Going forward, VAT charges will be passed on to owners by the platform operators. Therefore, it would be sensible to factor an average 20% VAT into the operational cost of rentals.

The EU’s goal for introducing these rules is to create more tax equality as hotels and standard taxi services are all charged VAT on sales while, due to the complexity of VAT registration for individual providers of accommodation and cab services, there is usually no tax charge.

After the implementation of the new rules, the platform operator will be responsible for paying the VAT on behalf of third-party providers as they are the underlying supplier.

Therefore, if the accommodation owner or transport supplier is not VAT registered in the country where the property is, or where the transport is provided, then the platform is liable for the VAT on the supply direct to the tax authorities.

Now that the UK has left the EU, the rules will not be introduced here.

However, it is likely that the Chancellor will be keeping a watchful eye on the EU changes with a view to introducing a similar version of this legislation in due course.

How we can help

At Williamson & Croft, we understand the unique challenges and opportunities that come with owning a furnished holiday let.

With our extensive experience and knowledge of tax regulations and incentives, we can help you maximise your profits and minimise your tax liability.

Our team of expert accountants specialise in FHL tax planning, capital allowances, and investment strategies.

We know the ins and outs of the qualifying conditions for FHL status, and we can help you ensure that your property meets these requirements to take advantage of the significant tax benefits available to FHL owners.

Whether you are just starting out as an FHL owner or are looking to optimise your existing FHL portfolio, we can provide customised solutions tailored to your needs.

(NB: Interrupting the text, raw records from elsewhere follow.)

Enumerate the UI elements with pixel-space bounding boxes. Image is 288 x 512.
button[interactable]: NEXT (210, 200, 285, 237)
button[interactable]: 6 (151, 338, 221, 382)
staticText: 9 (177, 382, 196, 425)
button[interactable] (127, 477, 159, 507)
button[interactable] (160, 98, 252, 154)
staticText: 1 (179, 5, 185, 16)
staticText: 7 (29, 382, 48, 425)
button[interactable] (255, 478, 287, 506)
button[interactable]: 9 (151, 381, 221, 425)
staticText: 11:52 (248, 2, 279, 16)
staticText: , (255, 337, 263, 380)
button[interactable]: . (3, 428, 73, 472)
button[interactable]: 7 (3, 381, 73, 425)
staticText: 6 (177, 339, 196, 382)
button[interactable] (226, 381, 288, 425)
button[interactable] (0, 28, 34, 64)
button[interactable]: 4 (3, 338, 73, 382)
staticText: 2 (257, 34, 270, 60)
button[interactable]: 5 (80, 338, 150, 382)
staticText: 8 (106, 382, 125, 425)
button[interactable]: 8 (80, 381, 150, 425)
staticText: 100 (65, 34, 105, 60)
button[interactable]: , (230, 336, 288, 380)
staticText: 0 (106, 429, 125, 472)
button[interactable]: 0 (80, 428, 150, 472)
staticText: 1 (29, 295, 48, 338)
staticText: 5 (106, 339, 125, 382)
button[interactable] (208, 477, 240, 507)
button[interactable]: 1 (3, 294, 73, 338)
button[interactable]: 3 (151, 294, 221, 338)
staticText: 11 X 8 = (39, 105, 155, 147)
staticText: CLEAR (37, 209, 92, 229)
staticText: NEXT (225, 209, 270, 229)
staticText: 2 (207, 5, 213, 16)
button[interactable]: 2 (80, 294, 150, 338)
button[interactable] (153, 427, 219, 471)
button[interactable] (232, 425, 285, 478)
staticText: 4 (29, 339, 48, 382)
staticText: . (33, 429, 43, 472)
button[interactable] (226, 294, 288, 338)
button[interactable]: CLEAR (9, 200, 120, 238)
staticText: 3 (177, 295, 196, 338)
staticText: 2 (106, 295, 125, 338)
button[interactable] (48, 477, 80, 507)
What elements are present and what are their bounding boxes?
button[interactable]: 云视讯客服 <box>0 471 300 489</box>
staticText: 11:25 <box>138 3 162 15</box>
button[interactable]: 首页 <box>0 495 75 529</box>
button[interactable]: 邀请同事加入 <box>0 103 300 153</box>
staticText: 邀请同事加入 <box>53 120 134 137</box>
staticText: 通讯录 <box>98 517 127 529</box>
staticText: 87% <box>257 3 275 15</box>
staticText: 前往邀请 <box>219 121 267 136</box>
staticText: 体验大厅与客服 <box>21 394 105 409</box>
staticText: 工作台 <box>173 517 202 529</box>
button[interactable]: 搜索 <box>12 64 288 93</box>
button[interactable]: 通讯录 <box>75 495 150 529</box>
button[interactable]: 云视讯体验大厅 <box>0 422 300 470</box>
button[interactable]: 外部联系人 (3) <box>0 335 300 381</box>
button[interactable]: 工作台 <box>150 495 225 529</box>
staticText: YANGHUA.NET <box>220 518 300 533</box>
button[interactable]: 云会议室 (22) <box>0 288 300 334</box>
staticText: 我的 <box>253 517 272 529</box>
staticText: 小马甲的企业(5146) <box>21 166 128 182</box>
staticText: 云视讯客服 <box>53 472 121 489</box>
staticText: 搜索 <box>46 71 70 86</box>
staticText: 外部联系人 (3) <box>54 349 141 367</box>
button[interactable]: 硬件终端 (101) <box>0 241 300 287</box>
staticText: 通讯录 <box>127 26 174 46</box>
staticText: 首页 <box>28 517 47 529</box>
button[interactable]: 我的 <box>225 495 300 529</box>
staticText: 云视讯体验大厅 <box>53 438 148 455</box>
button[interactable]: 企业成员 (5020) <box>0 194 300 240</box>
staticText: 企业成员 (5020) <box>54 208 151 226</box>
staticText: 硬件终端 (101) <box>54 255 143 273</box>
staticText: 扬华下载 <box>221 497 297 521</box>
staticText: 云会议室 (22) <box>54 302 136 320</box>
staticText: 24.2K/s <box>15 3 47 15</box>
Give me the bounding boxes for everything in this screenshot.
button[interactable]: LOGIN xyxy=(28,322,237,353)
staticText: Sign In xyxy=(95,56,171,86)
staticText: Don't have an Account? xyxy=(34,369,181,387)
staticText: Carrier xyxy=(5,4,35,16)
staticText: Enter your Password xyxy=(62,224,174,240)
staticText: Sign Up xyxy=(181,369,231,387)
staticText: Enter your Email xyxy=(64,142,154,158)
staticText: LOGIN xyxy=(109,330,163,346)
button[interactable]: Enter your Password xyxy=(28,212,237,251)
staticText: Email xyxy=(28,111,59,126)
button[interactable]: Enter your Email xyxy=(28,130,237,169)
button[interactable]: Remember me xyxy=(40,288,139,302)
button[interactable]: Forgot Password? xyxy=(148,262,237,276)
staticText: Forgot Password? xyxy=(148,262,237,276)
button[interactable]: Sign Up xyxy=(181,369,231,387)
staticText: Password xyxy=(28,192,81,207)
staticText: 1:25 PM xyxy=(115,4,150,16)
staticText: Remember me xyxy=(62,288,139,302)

Here are our top tips for saving tax on FHLs:

  1. Meet the qualifying conditions: To be classified as an FHL for tax purposes, the property must be available for commercial letting to the public for at least 210 days per year, and it must be actually let for at least 105 days per year. In addition, the property must be furnished and located in the UK or the European Economic Area (EEA).
  2. Claim capital allowances: You can claim capital allowances on items such as furniture, fixtures, and fittings that are used in your FHL. This can help reduce your taxable profit and save you money on your tax bill.
  3. Get VAT advice: It is vital you ensure that you have considered VAT when structuring your FHL business. Could you utilize the flat rate scheme (FRS) or the travel operator margin scheme?
  4. Claim the Annual Investment Allowance: If you spend money on items that qualify for capital allowances, you may be able to claim the Annual Investment Allowance (AIA), which allows you to deduct the full cost of qualifying items from your profits in the year you purchase them.
  5. Consider transferring ownership: If you own an FHL jointly with your spouse or civil partner, you may be able to transfer ownership to take advantage of both of your personal allowances and lower tax rates.
  6. Keep accurate records: It’s important to keep accurate records of all income and expenses related to your FHL, including any capital expenditure, repairs, and maintenance costs. This will help you to calculate your taxable profit accurately and ensure that you don’t miss out on any tax deductions or allowances.

Please note that these are general guidelines, and your specific circumstances may vary.

It is always a good idea to consult with a qualified accountant or tax advisor to get personalised advice.